Submitted by maths123 on Thu, 05/28/2015 - 10:56
Forums:
I reached the stage where you have to prove the expression for $ \lambda_1 $
I realised the use of $ x.x = 1 $ and I came to the below expression
$ \lambda^2 (3-2\gamma -2\beta + \alpha) + \lambda(2\alpha - \beta-\gamma) + \alpha + \beta + \gamma - 3 = 0 $
From looking at answers on TSR, the above has $(\lambda + 1) $ as a factor - how would you spot this? - If you can spot this the result follows easily from there...
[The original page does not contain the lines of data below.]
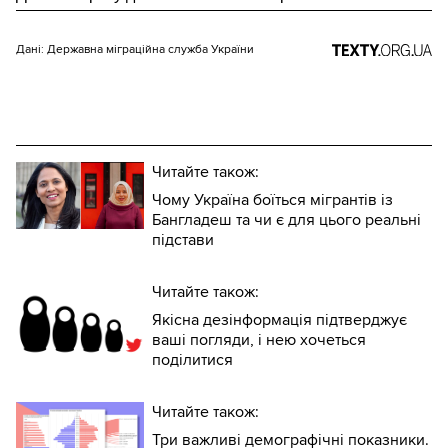
Дані: Державна міграційна служба України
Читайте також:
Чому Україна боїться мігрантів із
Бангладеш та чи є для цього реальні
підстави
Читайте також:
Якісна дезінформація підтверджує
ваші погляди, і нею хочеться
поділитися
Читайте також:
Три важливі демографічні показники.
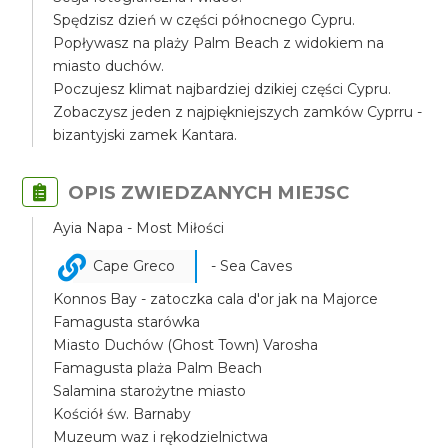
Spędzisz dzień w części północnego Cypru.
Popływasz na plaży Palm Beach z widokiem na
miasto duchów.
Poczujesz klimat najbardziej dzikiej części Cypru.
Zobaczysz jeden z najpiękniejszych zamków Cyprru -
bizantyjski zamek Kantara.
OPIS ZWIEDZANYCH MIEJSC
Ayia Napa - Most Miłości
Cape Greco
- Sea Caves
Konnos Bay - zatoczka cala d'or jak na Majorce
Famagusta starówka
Miasto Duchów (Ghost Town) Varosha
Famagusta plaża Palm Beach
Salamina starożytne miasto
Kościół św. Barnaby
Muzeum waz i rękodzielnictwa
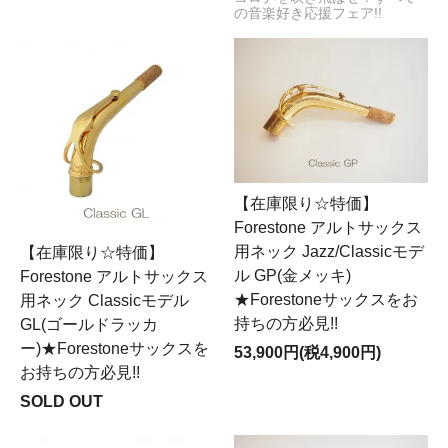
の音楽好き応援フェア!!
【在庫限り☆特価】
Forestone アルトサックス
用ネック Jazz/Classicモデ
【在庫限り☆特価】
ル GP(金メッキ)
Forestone アルトサックス
★Forestoneサックスをお
用ネック Classicモデル
持ちの方必見!!
GL(ゴールドラッカ
ー)★Forestoneサックスを
53,900円(税4,900円)
お持ちの方必見!!
SOLD OUT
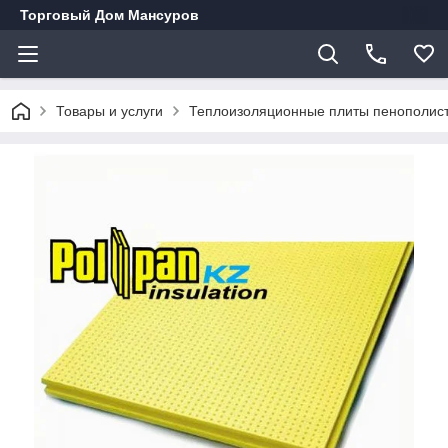
Торговый Дом Мансуров
Товары и услуги
Теплоизоляционные плиты пенополисти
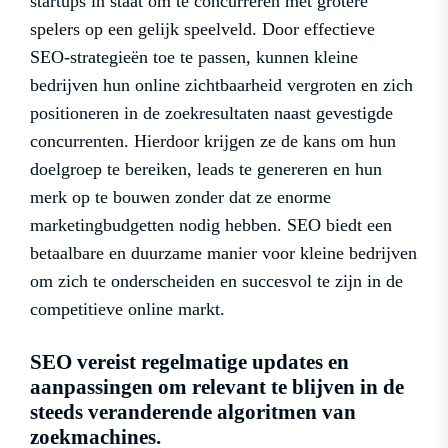
startups in staat om te concurreren met grotere
spelers op een gelijk speelveld. Door effectieve
SEO-strategieën toe te passen, kunnen kleine
bedrijven hun online zichtbaarheid vergroten en zich
positioneren in de zoekresultaten naast gevestigde
concurrenten. Hierdoor krijgen ze de kans om hun
doelgroep te bereiken, leads te genereren en hun
merk op te bouwen zonder dat ze enorme
marketingbudgetten nodig hebben. SEO biedt een
betaalbare en duurzame manier voor kleine bedrijven
om zich te onderscheiden en succesvol te zijn in de
competitieve online markt.
SEO vereist regelmatige updates en
aanpassingen om relevant te blijven in de
steeds veranderende algoritmen van
zoekmachines.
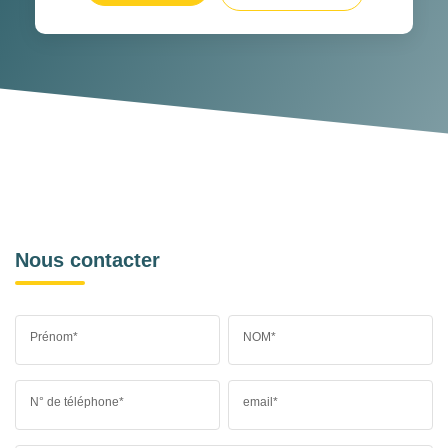
Nous contacter
Prénom*
NOM*
N° de téléphone*
email*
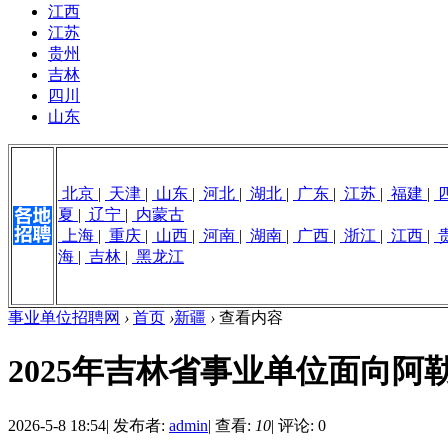
江西
江苏
贵州
吉林
四川
山东
北京
|
天津
|
山东
|
河北
|
湖北
|
广东
|
江苏
|
福建
|
夏
|
辽宁
|
内蒙古
上海
|
重庆
|
山西
|
河南
|
湖南
|
广西
|
浙江
|
江西
|
海
|
吉林
|
黑龙江
事业单位招聘网
›
首页
›
新疆
›
查看内容
2025年吉林省事业单位面向
2026-5-8 18:54
|
发布者:
admin
|
查看:
10
|
评论: 0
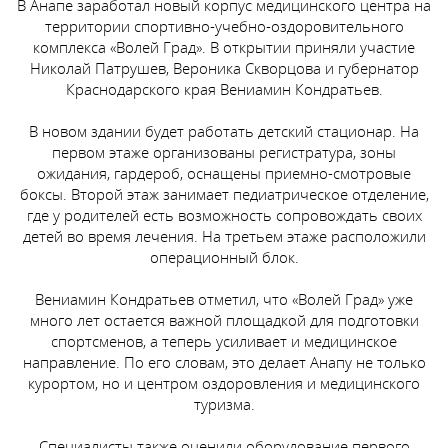
В Анапе заработал новый корпус медицинского центра на
территории спортивно-учебно-оздоровительного
комплекса «Волей Град». В открытии приняли участие
Николай Патрушев, Вероника Скворцова и губернатор
Краснодарского края Вениамин Кондратьев.
В новом здании будет работать детский стационар. На
первом этаже организованы регистратура, зоны
ожидания, гардероб, оснащены приемно-смотровые
боксы. Второй этаж занимает педиатрическое отделение,
где у родителей есть возможность сопровождать своих
детей во время лечения. На третьем этаже расположили
операционный блок.
Вениамин Кондратьев отметил, что «Волей Град» уже
много лет остается важной площадкой для подготовки
спортсменов, а теперь усиливает и медицинское
направление. По его словам, это делает Анапу не только
курортом, но и центром оздоровления и медицинского
туризма.
Специалисты также оценили оборудование первого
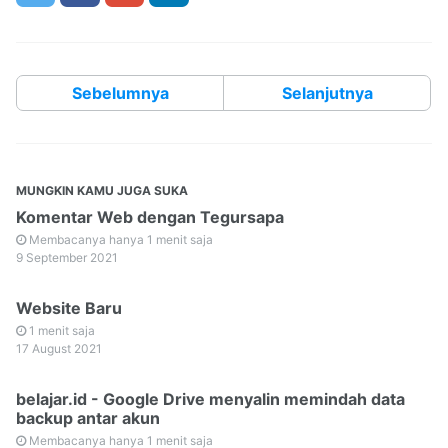
Sebelumnya
Selanjutnya
MUNGKIN KAMU JUGA SUKA
Komentar Web dengan Tegursapa
Membacanya hanya 1 menit saja
9 September 2021
Website Baru
1 menit saja
17 August 2021
belajar.id - Google Drive menyalin memindah data
backup antar akun
Membacanya hanya 1 menit saja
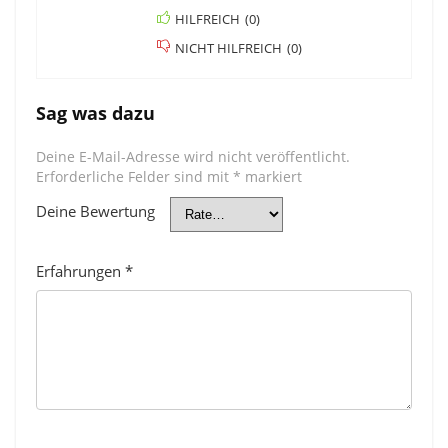
HILFREICH
(
0
)
NICHT HILFREICH
(
0
)
Sag was dazu
Deine E-Mail-Adresse wird nicht veröffentlicht.
Erforderliche Felder sind mit
*
markiert
Deine Bewertung
Erfahrungen
*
In addition when I used the quadratic formula for the expression, why did I have to use the negative sign instead of the positive (in the $\pm$ part of formula) to get the answer, although we know $\lambda$ is positive - how would you know which sign to use?
Try sketching it
If you think about it, what you are doing is finding the intersection of a line with a circle. One point at which this happens is $Y_{1}$ but there is another obvious point where the line in question intersects the circle. Carry on with this logic and you should be able to get why $\lambda = -1$ is going to be a solution, and why we would use the other answer of the quadratic instead of $\lambda = -1$. Also, sketching it helps.
Alternatively, if you have gotten to $\lambda = -1$ some other way and are just wondering why we don't take it as our answer, just try plugging it back in and seeing what vector you get back out.